Shore Financial CEO Theo Chambers (pictured above centre) commended the government’s move to provide one million new well-located homes over the next five years.

“Not only does this hopefully help the supply issue in certain housing markets, but it will hopefully also create jobs,” Chambers said.

Chambers said the biggest takeout from the Budget for him personally was the $7.5bn cost-of-living relief package. 

“[This] should help households feeling the pinch of inflation and increased living costs. It’s also crucial to help workers stay in the workforce, so expanding childcare help and parental leave aids this initiative,” Chambers said.

Read more: Budget 2022 must have plan for homes, jobs - REIA

Commenting on inflation as a key driver of the Budget, Chambers acknowledged inflation was “at the forefront” of the Treasurer’s and the RBA’s focus, as countries across the world hike interest rates aggressively in a bid to bring it back towards target.  It remains important to balance inflationary pressures and consumer spending, he said.

“Personally, I feel the economic pain of higher interest rates hasn’t kicked in yet. The share market has just priced in future expectations, but the economy locally is yet to feel the proper pinch,” Chambers said.

Once inflation moves back towards the RBA’s 2% to 3% target range, interest rates may start to decrease, as the government sees the need to restimulate the economy, requiring a constant “balancing act” from both the Treasurer and the RBA, he said.

Business NSW chief executive Daniel Hunter (pictured above right) acknowledged the government’s commitment to putting fiscal repair at the centre of its budget, which focused on the challenging outlook for businesses. 

The focus on housing supply and affordability would be welcomed by businesses, particularly those in regional NSW finding it difficult to attract works due to housing constraints. But he warned there was a risk the Budget would be overshadowed by planned industrial relations changes, due to hit federal parliament later this week. 

“With such a challenging economic environment laid out in this Budget, the last thing businesses need is both the looming threat of industry-wide bargaining supported through crippling strike action and spiralling wage costs,” Hunter said.

Business NSW encourages the government to consult with the business community about how it would achieve its goal of incentivising bargaining without resorting to regular strike action industry-wide, he said.

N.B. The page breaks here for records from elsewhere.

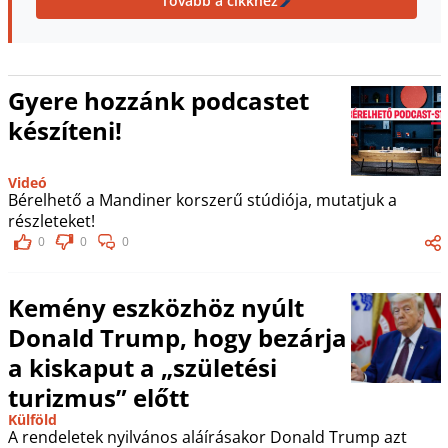
Tovább a cikkhez
Gyere hozzánk podcastet
készíteni!
Videó
Bérelhető a Mandiner korszerű stúdiója, mutatjuk a
részleteket!
0
0
0
Kemény eszközhöz nyúlt
Donald Trump, hogy bezárja
a kiskaput a „születési
turizmus” előtt
Külföld
A rendeletek nyilvános aláírásakor Donald Trump azt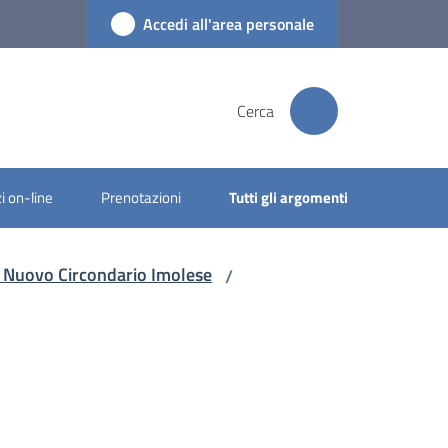
Accedi all'area personale
Cerca
i on-line
Prenotazioni
Tutti gli argomenti
el Nuovo Circondario Imolese
/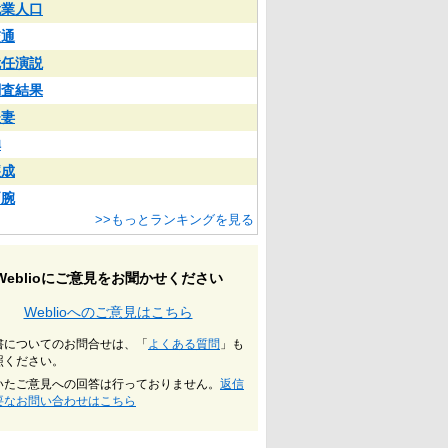
就業人口
交通
就任演説
調査結果
夫妻
蝉
醸成
両腕
>>もっとランキングを見る
Weblioにご意見をお聞かせください
Weblioへのご意見はこちら
書についてのお問合せは、「
よくある質問
」も
照ください。
いたご意見への回答は行っておりません。
返信
要なお問い合わせはこちら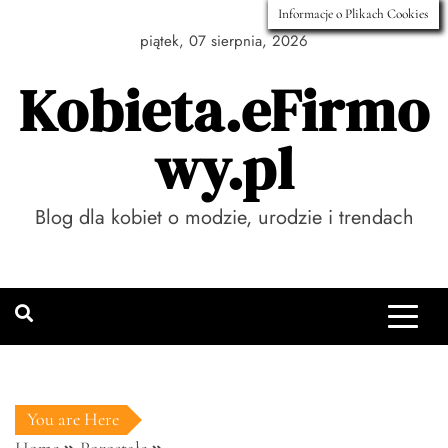
Skip
Informacje o Plikach Cookies
to
piątek, 07 sierpnia, 2026
content
Kobieta.eFirmo
wy.pl
Blog dla kobiet o modzie, urodzie i trendach
You are Here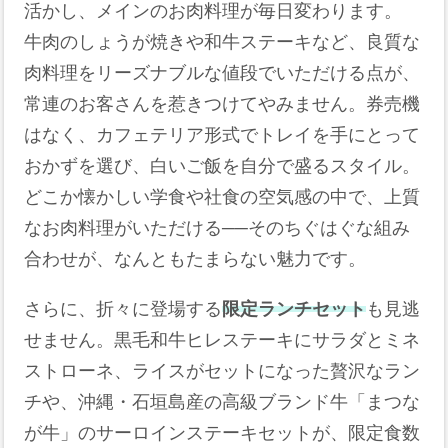
活かし、メインのお肉料理が毎日変わります。
牛肉のしょうが焼きや和牛ステーキなど、良質な
肉料理をリーズナブルな値段でいただける点が、
常連のお客さんを惹きつけてやみません。券売機
はなく、カフェテリア形式でトレイを手にとって
おかずを選び、白いご飯を自分で盛るスタイル。
どこか懐かしい学食や社食の空気感の中で、上質
なお肉料理がいただける──そのちぐはぐな組み
合わせが、なんともたまらない魅力です。
さらに、折々に登場する
限定ランチセット
も見逃
せません。黒毛和牛ヒレステーキにサラダとミネ
ストローネ、ライスがセットになった贅沢なラン
チや、沖縄・石垣島産の高級ブランド牛「まつな
が牛」のサーロインステーキセットが、限定食数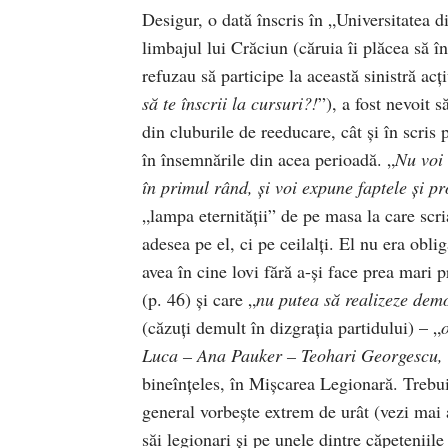
Desigur, o dată înscris în „Universitatea
limbajul lui Crăciun (căruia îi plăcea să 
refuzau să participe la această sinistră acţ
să te înscrii la cursuri?!
”), a fost nevoit s
din cluburile de reeducare, cât şi în scris 
în însemnările din acea perioadă. „
Nu voi 
în primul rând, şi voi expune faptele şi pro
„lampa eternităţii” de pe masa la care scri
adesea pe el, ci pe ceilalţi. El nu era obli
avea în cine lovi fără a-şi face prea mari 
(p. 46) şi care „
nu putea să realizeze dem
(căzuţi demult în dizgraţia partidului) – „
Luca – Ana Pauker – Teohari Georgescu, ca
bineînţeles, în Mişcarea Legionară. Trebu
general vorbeşte extrem de urât (vezi mai a
săi legionari şi pe unele dintre căpeteniile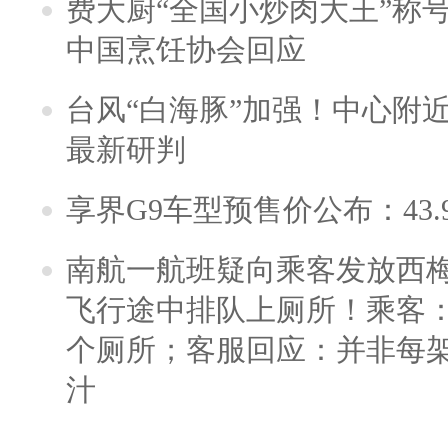
费大厨“全国小炒肉大王”称
中国烹饪协会回应
台风“白海豚”加强！中心附近
最新研判
享界G9车型预售价公布：43.
南航一航班疑向乘客发放西
飞行途中排队上厕所！乘客：
个厕所；客服回应：并非每
汁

In a post-Budget report compiled by NAB economists, chief economist Alan Oster acknowledged that the $37bn deficit forecast in the Budget was down from an expected $80bn as recently as April.

But he warned that better-than-expected outcomes in 2022/23 and 2023/24 resulting largely from higher community prices and large employment and wage gains were unlikely to continue.

“These impacts are expected to wane and, in the medium-term, slower assumed trend growth and rising NDIS and debt servicing costs see the budget projected to remain in deficit well beyond 2030,” Oster said in the report.

In the context of high inflation, NAB estimates suggest the fiscal impact on growth would be neutral over the next two years.

“In the absence of a significant structural tightening, monetary policy will likely remain the key tool in moderating demand and inflationary pressure in the near term, pointing to some upside risk on our rates profile,” Oster said.

Budget documents show the government expects the local economy to grow by 3.25% over 2022-23, slowing to 1.50% in 2023-24, as global challenges and cost-of-living pressures weigh on households and the economy.

It expects employment growth to ease, but that the unemployment rate would stay low as jobs continue to be created.